> [EXERCISE BRIEF] The records below need to be set down again exactly; their images stay out.

> [MATERIAL SHOWN]

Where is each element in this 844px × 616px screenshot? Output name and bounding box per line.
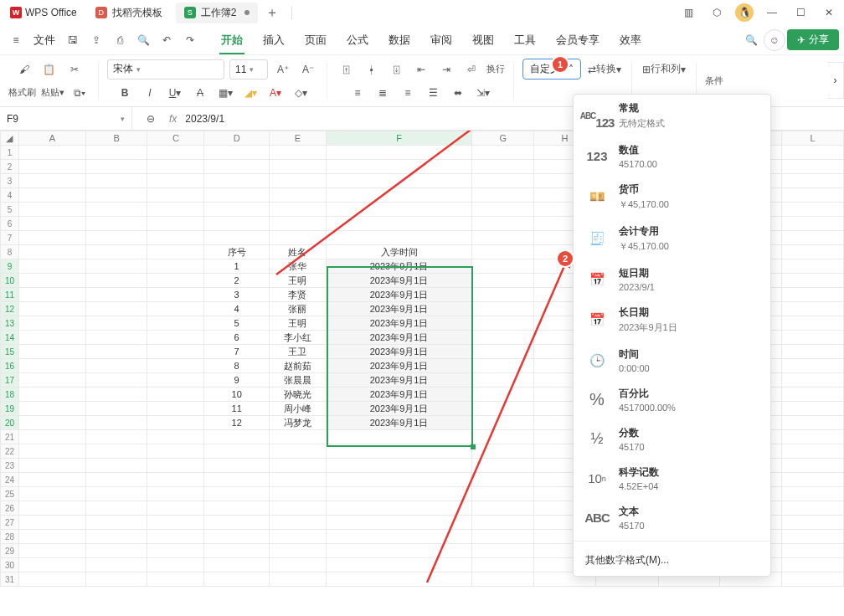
col-e[interactable]: E: [270, 131, 327, 146]
cell[interactable]: [18, 416, 85, 430]
tab-tools[interactable]: 工具: [506, 28, 544, 53]
cell[interactable]: [326, 530, 471, 544]
cell[interactable]: [204, 444, 270, 459]
cell[interactable]: [85, 331, 147, 345]
cell[interactable]: [782, 558, 844, 572]
cell[interactable]: [472, 487, 534, 501]
row-header[interactable]: 2: [1, 160, 19, 174]
cell[interactable]: [147, 473, 204, 487]
cell[interactable]: [270, 160, 327, 174]
cell[interactable]: [782, 388, 844, 402]
row-header[interactable]: 17: [1, 373, 19, 388]
clear-format-icon[interactable]: ◇▾: [291, 83, 311, 103]
align-left-icon[interactable]: ≡: [347, 83, 368, 103]
col-b[interactable]: B: [85, 131, 147, 146]
cell[interactable]: [270, 530, 327, 544]
tab-template[interactable]: D 找稻壳模板: [87, 3, 171, 23]
number-format-select[interactable]: 自定义˄: [522, 59, 581, 80]
cell[interactable]: 9: [204, 373, 270, 388]
toolbar-expand-icon[interactable]: ›: [827, 62, 844, 99]
cell[interactable]: [18, 203, 85, 217]
cell[interactable]: [147, 416, 204, 430]
format-accounting[interactable]: 🧾 会计专用￥45,170.00: [574, 218, 770, 259]
cell[interactable]: [782, 146, 844, 160]
undo-icon[interactable]: ↶: [156, 29, 178, 51]
cell[interactable]: [472, 459, 534, 473]
row-header[interactable]: 18: [1, 388, 19, 402]
cell[interactable]: [85, 231, 147, 245]
align-middle-icon[interactable]: ⍿: [361, 59, 381, 80]
cell[interactable]: [472, 345, 534, 359]
tab-review[interactable]: 审阅: [422, 28, 461, 53]
row-header[interactable]: 28: [1, 530, 19, 544]
fill-color-icon[interactable]: ◢▾: [240, 83, 260, 103]
redo-icon[interactable]: ↷: [179, 29, 201, 51]
cell[interactable]: [782, 217, 844, 231]
cell[interactable]: [472, 274, 534, 288]
cell[interactable]: [472, 444, 534, 459]
cell[interactable]: [147, 487, 204, 501]
cell[interactable]: [204, 188, 270, 203]
fx-icon[interactable]: fx: [169, 113, 177, 125]
cell[interactable]: [782, 473, 844, 487]
cell[interactable]: [18, 544, 85, 558]
row-header[interactable]: 9: [1, 259, 19, 274]
cell[interactable]: [270, 516, 327, 530]
cell[interactable]: [147, 388, 204, 402]
cell[interactable]: 2023年9月1日: [326, 373, 471, 388]
cell[interactable]: [270, 203, 327, 217]
cell[interactable]: 5: [204, 316, 270, 331]
cell[interactable]: [18, 345, 85, 359]
cell[interactable]: [147, 245, 204, 259]
convert-button[interactable]: ⇄ 转换▾: [586, 59, 623, 80]
cell[interactable]: 2023年9月1日: [326, 359, 471, 373]
cell[interactable]: [782, 231, 844, 245]
format-time[interactable]: 🕒 时间0:00:00: [574, 341, 770, 380]
cell[interactable]: [326, 501, 471, 516]
save-icon[interactable]: 🖫: [62, 29, 84, 51]
cell[interactable]: 张晨晨: [270, 373, 327, 388]
cell[interactable]: [472, 501, 534, 516]
cube-icon[interactable]: ⬡: [707, 3, 727, 23]
cell[interactable]: 7: [204, 345, 270, 359]
cell[interactable]: 孙晓光: [270, 388, 327, 402]
cell[interactable]: [782, 302, 844, 316]
cell[interactable]: [18, 288, 85, 302]
cell[interactable]: [782, 501, 844, 516]
cell[interactable]: 2023年9月1日: [326, 316, 471, 331]
cell[interactable]: [204, 572, 270, 587]
cell[interactable]: [18, 402, 85, 416]
font-size-select[interactable]: 11▾: [229, 59, 268, 80]
cell[interactable]: [204, 430, 270, 444]
paste-label[interactable]: 粘贴▾: [41, 86, 64, 99]
cell[interactable]: [782, 345, 844, 359]
cell[interactable]: [326, 174, 471, 188]
cell[interactable]: 2023年9月1日: [326, 345, 471, 359]
border-icon[interactable]: ▦▾: [215, 83, 235, 103]
cell[interactable]: 赵前茹: [270, 359, 327, 373]
cell[interactable]: [18, 487, 85, 501]
row-header[interactable]: 20: [1, 416, 19, 430]
cell[interactable]: [204, 516, 270, 530]
cell[interactable]: [147, 331, 204, 345]
align-center-icon[interactable]: ≣: [373, 83, 393, 103]
cell[interactable]: 序号: [204, 245, 270, 259]
cell[interactable]: [18, 572, 85, 587]
format-scientific[interactable]: 10n 科学记数4.52E+04: [574, 459, 770, 498]
cell[interactable]: [204, 217, 270, 231]
cell[interactable]: 2023年9月1日: [326, 388, 471, 402]
cell[interactable]: [782, 373, 844, 388]
cell[interactable]: [85, 302, 147, 316]
cell[interactable]: 姓名: [270, 245, 327, 259]
font-name-select[interactable]: 宋体▾: [107, 59, 224, 80]
col-c[interactable]: C: [147, 131, 204, 146]
maximize-button[interactable]: ☐: [790, 3, 811, 23]
cell[interactable]: [18, 516, 85, 530]
cell[interactable]: [85, 558, 147, 572]
row-header[interactable]: 29: [1, 544, 19, 558]
cell[interactable]: [472, 245, 534, 259]
tab-view[interactable]: 视图: [464, 28, 502, 53]
format-fraction[interactable]: ½ 分数45170: [574, 419, 770, 459]
cell[interactable]: [326, 544, 471, 558]
row-header[interactable]: 26: [1, 501, 19, 516]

> [OUTPUT OF THE EXERCISE]
Where is each element in this 844px × 616px screenshot? Output name and bounding box per line.
col-e[interactable]: E: [270, 131, 327, 146]
cell[interactable]: [18, 416, 85, 430]
tab-tools[interactable]: 工具: [506, 28, 544, 53]
cell[interactable]: [326, 530, 471, 544]
cell[interactable]: [204, 444, 270, 459]
cell[interactable]: [85, 331, 147, 345]
cell[interactable]: [782, 558, 844, 572]
cell[interactable]: [472, 487, 534, 501]
row-header[interactable]: 2: [1, 160, 19, 174]
cell[interactable]: [147, 473, 204, 487]
cell[interactable]: [270, 160, 327, 174]
cell[interactable]: [782, 388, 844, 402]
row-header[interactable]: 17: [1, 373, 19, 388]
clear-format-icon[interactable]: ◇▾: [291, 83, 311, 103]
align-left-icon[interactable]: ≡: [347, 83, 368, 103]
col-b[interactable]: B: [85, 131, 147, 146]
cell[interactable]: [270, 530, 327, 544]
tab-template[interactable]: D 找稻壳模板: [87, 3, 171, 23]
number-format-select[interactable]: 自定义˄: [522, 59, 581, 80]
cell[interactable]: 9: [204, 373, 270, 388]
toolbar-expand-icon[interactable]: ›: [827, 62, 844, 99]
cell[interactable]: [18, 203, 85, 217]
cell[interactable]: [147, 416, 204, 430]
format-accounting[interactable]: 🧾 会计专用￥45,170.00: [574, 218, 770, 259]
cell[interactable]: [782, 146, 844, 160]
undo-icon[interactable]: ↶: [156, 29, 178, 51]
cell[interactable]: [472, 459, 534, 473]
row-header[interactable]: 18: [1, 388, 19, 402]
cell[interactable]: [85, 231, 147, 245]
align-middle-icon[interactable]: ⍿: [361, 59, 381, 80]
cell[interactable]: [472, 345, 534, 359]
tab-review[interactable]: 审阅: [422, 28, 461, 53]
row-header[interactable]: 28: [1, 530, 19, 544]
fill-color-icon[interactable]: ◢▾: [240, 83, 260, 103]
redo-icon[interactable]: ↷: [179, 29, 201, 51]
cell[interactable]: [782, 217, 844, 231]
cell[interactable]: [472, 274, 534, 288]
cell[interactable]: [472, 444, 534, 459]
cell[interactable]: [147, 487, 204, 501]
cell[interactable]: [204, 188, 270, 203]
fx-icon[interactable]: fx: [169, 113, 177, 125]
cell[interactable]: [782, 473, 844, 487]
cell[interactable]: [18, 544, 85, 558]
row-header[interactable]: 9: [1, 259, 19, 274]
cell[interactable]: [270, 516, 327, 530]
cell[interactable]: [147, 388, 204, 402]
cell[interactable]: 2023年9月1日: [326, 373, 471, 388]
cell[interactable]: [270, 203, 327, 217]
cell[interactable]: 5: [204, 316, 270, 331]
cell[interactable]: [18, 345, 85, 359]
cell[interactable]: [147, 245, 204, 259]
convert-button[interactable]: ⇄ 转换▾: [586, 59, 623, 80]
cell[interactable]: 2023年9月1日: [326, 359, 471, 373]
cell[interactable]: [782, 231, 844, 245]
format-time[interactable]: 🕒 时间0:00:00: [574, 341, 770, 380]
cell[interactable]: [326, 501, 471, 516]
save-icon[interactable]: 🖫: [62, 29, 84, 51]
cell[interactable]: 张晨晨: [270, 373, 327, 388]
cell[interactable]: [472, 501, 534, 516]
cube-icon[interactable]: ⬡: [707, 3, 727, 23]
cell[interactable]: 7: [204, 345, 270, 359]
cell[interactable]: 孙晓光: [270, 388, 327, 402]
cell[interactable]: [782, 302, 844, 316]
cell[interactable]: [18, 288, 85, 302]
cell[interactable]: [782, 501, 844, 516]
cell[interactable]: 2023年9月1日: [326, 316, 471, 331]
cell[interactable]: [204, 572, 270, 587]
cell[interactable]: [18, 402, 85, 416]
font-size-select[interactable]: 11▾: [229, 59, 268, 80]
cell[interactable]: [204, 430, 270, 444]
paste-label[interactable]: 粘贴▾: [41, 86, 64, 99]
cell[interactable]: [782, 345, 844, 359]
cell[interactable]: [326, 174, 471, 188]
cell[interactable]: 2023年9月1日: [326, 345, 471, 359]
border-icon[interactable]: ▦▾: [215, 83, 235, 103]
cell[interactable]: 赵前茹: [270, 359, 327, 373]
cell[interactable]: [18, 487, 85, 501]
row-header[interactable]: 20: [1, 416, 19, 430]
cell[interactable]: [204, 516, 270, 530]
cell[interactable]: [147, 331, 204, 345]
align-center-icon[interactable]: ≣: [373, 83, 393, 103]
cell[interactable]: 序号: [204, 245, 270, 259]
cell[interactable]: [18, 572, 85, 587]
format-scientific[interactable]: 10n 科学记数4.52E+04: [574, 459, 770, 498]
cell[interactable]: [204, 217, 270, 231]
cell[interactable]: 2023年9月1日: [326, 388, 471, 402]
cell[interactable]: [782, 373, 844, 388]
cell[interactable]: [85, 302, 147, 316]
cell[interactable]: 姓名: [270, 245, 327, 259]
font-name-select[interactable]: 宋体▾: [107, 59, 224, 80]
col-c[interactable]: C: [147, 131, 204, 146]
maximize-button[interactable]: ☐: [790, 3, 811, 23]
cell[interactable]: [18, 516, 85, 530]
cell[interactable]: [85, 558, 147, 572]
row-header[interactable]: 29: [1, 544, 19, 558]
cell[interactable]: [472, 245, 534, 259]
tab-view[interactable]: 视图: [464, 28, 502, 53]
format-fraction[interactable]: ½ 分数45170: [574, 419, 770, 459]
cell[interactable]: [326, 544, 471, 558]
row-header[interactable]: 26: [1, 501, 19, 516]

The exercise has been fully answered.